What needs to be done – Lines in the data below that contain the word "MultiMerch" are to be copied.

===== Given records

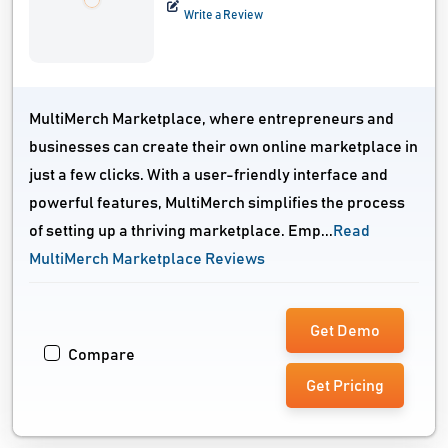
Write a Review
MultiMerch Marketplace, where entrepreneurs and
businesses can create their own online marketplace in
just a few clicks. With a user-friendly interface and
powerful features, MultiMerch simplifies the process
of setting up a thriving marketplace. Emp...
Read
MultiMerch Marketplace Reviews
Get Demo
Compare
Get Pricing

==========

Written response –
MultiMerch Marketplace, where entrepreneurs and
powerful features, MultiMerch simplifies the process
MultiMerch Marketplace Reviews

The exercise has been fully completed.